Is a ‘Normal Life’ Possible with Scleroderma?

Is a ‘Normal Life’ Possible with Scleroderma?

This morning I went for a walk. I’m trying to introduce this daily activity into my self-care program in an attempt to claw back some semblance of a “normal” life. Well, at least that’s what my inner voice told me as I pulled on my sneakers and gloves. (It’s winter in New Zealand). This year, my Raynaud’s seems to have extended to my ears in addition to my hands, fingers, toes, and feet, so I decided to try out my new ear warmers.   

I had a bit of a battle to get them to sit comfortably. I put them on the way the instructions told me to, but they felt weird. Straying from the “norm,” I decided to wear them backward. They were a perfect fit that way, so with my ears toasty and my trance music playing through my earbuds underneath, I set out.

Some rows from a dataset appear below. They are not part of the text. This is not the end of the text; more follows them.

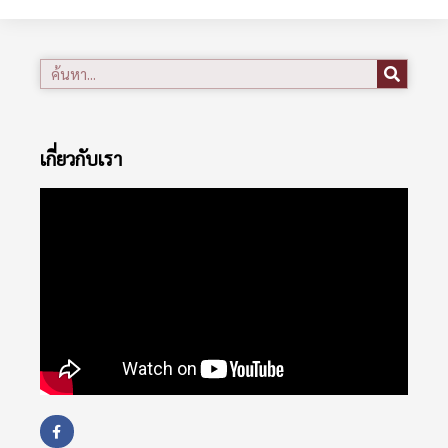
เกี่ยวกับเรา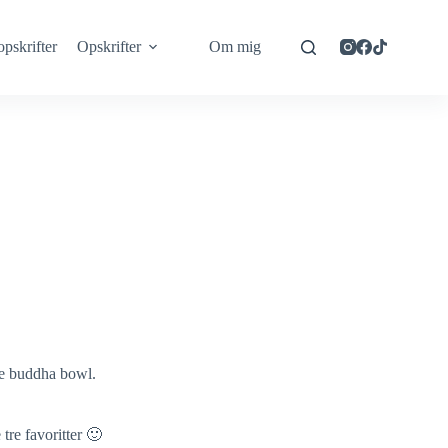
opskrifter
Opskrifter
Om mig
de buddha bowl.
tre favoritter 🙂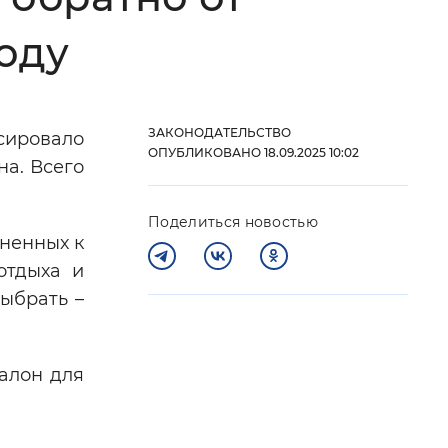
 фон
оду
ЗАКОНОДАТЕЛЬСТВО
сировало
ОПУБЛИКОВАНО 18.09.2025 10:02
на. Всего
Поделиться новостью
ненных к
отдыха и
выбрать –
Закрыть
алон для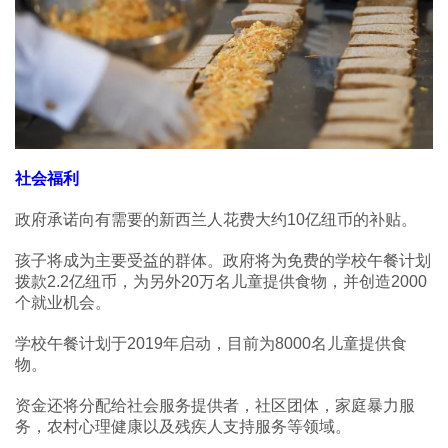
社会福利
政府承诺向有需要的新西兰人花费大约10亿纽币的补贴。
孩子将成为主要受益的群体。政府将为免费的学校午餐计划
拨款2.2亿纽币，为另外20万名儿童提供食物，并创造2000
个就业机会。
学校午餐计划于2019年启动，目前为8000名儿童提供食
物。
资金还将分配给社会服务提供者，社区团体，家庭暴力服
务，农村心理健康以及残疾人支持服务等领域。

I felt like a rebel; a middle-aged, burned-out hippie sallying forth in my harem pants, plugged into my trance music sounds with my earmuffs on backward. Doing life my way — and with no evidence of “normal.”

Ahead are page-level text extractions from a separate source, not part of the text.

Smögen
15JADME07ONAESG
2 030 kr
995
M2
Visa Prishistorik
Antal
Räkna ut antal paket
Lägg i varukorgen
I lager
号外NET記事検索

Normal is a strange word and one I’m not entirely comfortable using in any context. My stumbling block with “normal” is the fact that the word itself seems to be an indicator of some kind of measure. I wonder who sets the limits for what is normal and abnormal in any circumstance, and the context used to set those parameters. Do they base it on their belief system or data from a scientific study of a subset of people? Or do they make it up according to the latest trend or what may suit them as a company, businessperson, or organization, all with different sets of ideas and motivations?

Science informs us about how things should be in a typical situation. But when it comes to my blood tests it becomes confusing. On paper, specific numbers in my complete blood counts show extremely high levels — not normal at all. However, my doctors don’t do anything about those results, because, as they explain, there is an acceptable reason for the high levels — a combination of the medicines that I take and other causes associated with scleroderma. The results make sense to them. As they say, “Oh … that’s normal for you.”

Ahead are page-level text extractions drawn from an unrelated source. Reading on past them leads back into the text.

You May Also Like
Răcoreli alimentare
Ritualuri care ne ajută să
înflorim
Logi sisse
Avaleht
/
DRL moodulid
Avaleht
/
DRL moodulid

Those last two words seem to be the crux of my entire “what is normal and what isn’t” debate, and particularly so when it comes to living with a rare disease like scleroderma.  

Being rare immediately sets me apart from the norm, although many of the symptoms of scleroderma that I experience are normal — for a patient with the disease, that is. Then I have issues that do not follow the typical pattern of the disease; my tachycardia and breathlessness, for example. The jury is still out on that one, but unless you are my cardiologist who knows those symptoms are currently normal for me, I may be considered to be at the abnormal end of the scale.

I have realized that I can self-generate anxiety that things aren’t “normal” — blood tests, how much I can exercise, wearing my ear warmers backward in public. However, the vital point I’m missing is that my concern is based on a measure for “normality” that could come from a variety of sources.  

Living with a rare disease won’t line up with many of the normality measures that have been set by most of those sources, and sometimes not even within the scleroderma grouping.

I’ve always been a “bit different” anyway, and I am determined to shift my measure to focus on what is normal for me. I have realized that those two words put everything into perspective — well, for me, anyway.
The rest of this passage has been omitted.